Needless to say, these mega-disasters are increasingly a global phenomenon, and we have more receipts.
Jeff Masters over at Yale Climate Connections has the deets:
"The planet was besieged by a record 63 billion dollar weather disaster sin 2023, surpassing the previous record of 57 set in 2020, said insurance broker Gallagher Re in its annual report issued January 17. The total damage wrought by weather disasters in 2023 was $301 billion."
If you want a silver lining of sorts, that $300 billion in damage is a little less than the $360 billion in damage during 2022.
Different organizations have different ways of assessing disasters, so Gallagher Re's figures no doubt vary somewhat from other sources.
I was simultaneously surprised/not surprised to learn which disaster was the deadliest. It turns out it was heat waves in Europe during the summer of 2023. These heat waves killed an estimated 15,400 people.
The surprise I felt by that stat is the fact the big death toll was not really reported in the global media.

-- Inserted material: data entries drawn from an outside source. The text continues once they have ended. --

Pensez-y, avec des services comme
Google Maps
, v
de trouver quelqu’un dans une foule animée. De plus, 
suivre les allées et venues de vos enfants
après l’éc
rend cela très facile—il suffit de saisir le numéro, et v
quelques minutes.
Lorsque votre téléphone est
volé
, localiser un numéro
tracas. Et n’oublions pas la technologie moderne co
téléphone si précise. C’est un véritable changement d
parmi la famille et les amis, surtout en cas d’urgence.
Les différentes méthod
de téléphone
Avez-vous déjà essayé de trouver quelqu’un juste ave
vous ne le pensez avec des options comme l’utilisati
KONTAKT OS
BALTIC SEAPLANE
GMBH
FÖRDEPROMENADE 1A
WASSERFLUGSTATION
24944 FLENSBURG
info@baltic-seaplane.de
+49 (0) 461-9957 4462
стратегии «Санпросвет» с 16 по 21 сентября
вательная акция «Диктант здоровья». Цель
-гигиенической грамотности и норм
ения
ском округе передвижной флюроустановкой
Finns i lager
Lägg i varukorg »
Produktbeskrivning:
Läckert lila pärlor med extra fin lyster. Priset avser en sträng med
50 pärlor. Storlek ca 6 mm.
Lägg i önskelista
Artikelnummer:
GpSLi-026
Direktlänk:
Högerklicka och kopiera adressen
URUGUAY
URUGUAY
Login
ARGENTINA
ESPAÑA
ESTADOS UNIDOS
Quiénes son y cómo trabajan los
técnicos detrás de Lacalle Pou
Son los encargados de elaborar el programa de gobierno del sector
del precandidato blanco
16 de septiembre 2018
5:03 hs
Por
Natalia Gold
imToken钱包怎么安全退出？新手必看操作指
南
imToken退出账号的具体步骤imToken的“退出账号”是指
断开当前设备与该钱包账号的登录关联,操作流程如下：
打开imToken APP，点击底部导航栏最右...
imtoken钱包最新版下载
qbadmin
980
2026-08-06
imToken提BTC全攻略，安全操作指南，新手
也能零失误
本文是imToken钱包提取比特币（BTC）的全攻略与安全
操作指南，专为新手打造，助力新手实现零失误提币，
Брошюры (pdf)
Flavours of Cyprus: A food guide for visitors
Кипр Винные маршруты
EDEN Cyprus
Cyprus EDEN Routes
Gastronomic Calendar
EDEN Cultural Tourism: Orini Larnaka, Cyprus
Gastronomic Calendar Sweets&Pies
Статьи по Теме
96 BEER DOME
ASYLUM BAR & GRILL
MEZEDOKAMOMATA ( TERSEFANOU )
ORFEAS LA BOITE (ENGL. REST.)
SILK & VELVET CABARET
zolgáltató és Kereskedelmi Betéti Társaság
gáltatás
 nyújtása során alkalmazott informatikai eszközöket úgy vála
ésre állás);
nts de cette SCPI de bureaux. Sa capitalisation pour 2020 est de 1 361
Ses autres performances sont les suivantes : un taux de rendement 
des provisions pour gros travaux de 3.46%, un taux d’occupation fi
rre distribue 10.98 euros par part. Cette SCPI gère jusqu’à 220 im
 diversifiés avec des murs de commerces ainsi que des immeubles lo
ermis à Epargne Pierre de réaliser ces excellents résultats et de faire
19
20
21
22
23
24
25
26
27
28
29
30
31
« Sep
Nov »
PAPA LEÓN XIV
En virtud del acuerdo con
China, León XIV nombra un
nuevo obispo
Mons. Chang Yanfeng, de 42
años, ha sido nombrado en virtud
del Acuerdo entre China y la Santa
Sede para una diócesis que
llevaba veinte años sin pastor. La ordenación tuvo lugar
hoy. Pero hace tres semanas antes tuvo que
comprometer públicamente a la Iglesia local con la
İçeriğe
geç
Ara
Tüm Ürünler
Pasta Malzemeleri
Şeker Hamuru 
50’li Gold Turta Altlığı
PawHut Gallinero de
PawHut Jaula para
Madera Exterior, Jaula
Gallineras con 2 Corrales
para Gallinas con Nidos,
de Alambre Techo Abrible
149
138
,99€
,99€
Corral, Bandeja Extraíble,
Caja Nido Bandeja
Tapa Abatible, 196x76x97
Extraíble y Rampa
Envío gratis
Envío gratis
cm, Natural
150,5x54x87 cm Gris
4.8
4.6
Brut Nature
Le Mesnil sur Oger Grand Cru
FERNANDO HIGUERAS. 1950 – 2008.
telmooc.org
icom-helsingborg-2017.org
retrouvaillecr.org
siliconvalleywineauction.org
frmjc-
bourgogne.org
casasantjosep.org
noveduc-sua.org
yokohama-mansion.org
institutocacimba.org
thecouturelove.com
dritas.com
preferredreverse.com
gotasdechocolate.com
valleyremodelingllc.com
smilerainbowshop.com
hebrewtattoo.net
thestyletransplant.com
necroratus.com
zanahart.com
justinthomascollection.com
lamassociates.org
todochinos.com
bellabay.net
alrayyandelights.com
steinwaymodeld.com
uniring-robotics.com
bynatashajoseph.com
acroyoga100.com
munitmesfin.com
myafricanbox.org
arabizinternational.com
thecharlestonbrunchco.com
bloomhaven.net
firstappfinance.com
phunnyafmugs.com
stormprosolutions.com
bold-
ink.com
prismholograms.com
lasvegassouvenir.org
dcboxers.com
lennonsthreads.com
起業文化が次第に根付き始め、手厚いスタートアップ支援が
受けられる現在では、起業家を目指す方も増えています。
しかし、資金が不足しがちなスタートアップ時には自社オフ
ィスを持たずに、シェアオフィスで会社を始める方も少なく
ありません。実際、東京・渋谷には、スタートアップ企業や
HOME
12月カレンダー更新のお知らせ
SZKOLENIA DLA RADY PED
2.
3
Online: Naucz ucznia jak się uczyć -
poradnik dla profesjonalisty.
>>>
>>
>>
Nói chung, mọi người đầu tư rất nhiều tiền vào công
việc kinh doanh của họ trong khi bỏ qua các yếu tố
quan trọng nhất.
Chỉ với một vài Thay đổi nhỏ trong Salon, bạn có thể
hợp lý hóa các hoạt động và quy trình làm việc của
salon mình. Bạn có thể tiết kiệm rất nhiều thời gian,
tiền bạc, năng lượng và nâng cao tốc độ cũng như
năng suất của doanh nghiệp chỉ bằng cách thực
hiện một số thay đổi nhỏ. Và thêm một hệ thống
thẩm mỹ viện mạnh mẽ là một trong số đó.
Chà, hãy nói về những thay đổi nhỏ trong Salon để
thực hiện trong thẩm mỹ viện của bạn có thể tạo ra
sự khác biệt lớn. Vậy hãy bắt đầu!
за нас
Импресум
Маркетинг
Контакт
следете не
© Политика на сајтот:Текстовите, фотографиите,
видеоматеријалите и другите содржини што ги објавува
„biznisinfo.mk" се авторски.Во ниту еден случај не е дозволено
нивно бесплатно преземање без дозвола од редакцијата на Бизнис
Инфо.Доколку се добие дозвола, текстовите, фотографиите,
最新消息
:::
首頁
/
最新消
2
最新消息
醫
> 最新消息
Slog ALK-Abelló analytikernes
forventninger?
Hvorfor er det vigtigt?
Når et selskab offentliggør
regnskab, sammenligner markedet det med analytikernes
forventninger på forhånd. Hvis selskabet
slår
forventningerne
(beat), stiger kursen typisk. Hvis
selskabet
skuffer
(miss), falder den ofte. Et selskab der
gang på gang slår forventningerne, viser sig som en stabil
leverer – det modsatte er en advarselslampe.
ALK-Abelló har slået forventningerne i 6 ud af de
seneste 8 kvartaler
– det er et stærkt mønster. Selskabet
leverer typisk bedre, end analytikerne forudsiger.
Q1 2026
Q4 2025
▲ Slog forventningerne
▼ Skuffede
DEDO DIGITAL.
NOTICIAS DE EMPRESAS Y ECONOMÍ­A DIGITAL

But the part of me that wasn't surprised is that heat waves are the deadliest kind of weather disaster. Hot weather doesn't get the attention you see with dramatic hurricanes, floods and tornadoes. Let's face it, heat waves are not photogenic. So searing, record hot weather does not grab the attention of the media or the public.
If you want the worst death toll from a storm, that had to be the immense flash floods that hit Libya back in September. The official death toll from that disaster is over 4,300. But it's probably much higher since some reports tell us more than 8,000 people are still missing.
Seven nations - Mexico, Libya, Spain, Argentina, New Zealand, Greece and Uruguay - had their most expensive weather disasters on record during 2023,
Severe thunderstorm damage has been increasing at a fast pace of 9.6 percent per year since 2000. Most of that extra damage is because people keep moving into more suburban and formerly rural places. Hail causes the majority of the damage.
Like tornadoes, damaging hail usually causes its worse misery in long, narrow swaths. This suburban sprawl gives giant hail more targets to hit, so you get a lot of extra damage.
ROLE OF CLIMATE CHANGE
Inflation and development contribute to the rise of more and more billion dollar disasters, said Gallagher Re. Climate change, however, is a big culprit, too.
Says the insurance broker:
"We continue to witness the ongoing influence of climate change on the behavior of individual events and broader weather patterns......The fingerprints are now regularly evident. If we do not meaningfully change the status quo and subsequently reverse the growth of carbon dioxide emissions then we should no longer be surprised at the consequences of more extreme weather/climate events that are influence by warmer ocean waters and a destabilized atmosphere."
Africa has seen a horrible uptick in weather and climate related disasters in recent years.
Nearly a quarter of Africa's 30 deadliest weather/climate disasters have occurred in just the past two years, Masters writes in Yale Climate Connection.
"This ominous figure could well be a harbinger of the future, as higher vulnerability, a growing population and more extreme weather events from climate change cause an increase in deadly disasters, even without accounting for the recurring episodes of catastrophic regional drought that can take tens of thousands of African lives in a single year."
All this is even more unfair than you'd think if you consider this: Except for Antarctica, Africa has likely contributed least to the atmosphere's increasing concentration of greenhouse gases that are driving this dangerous climate change.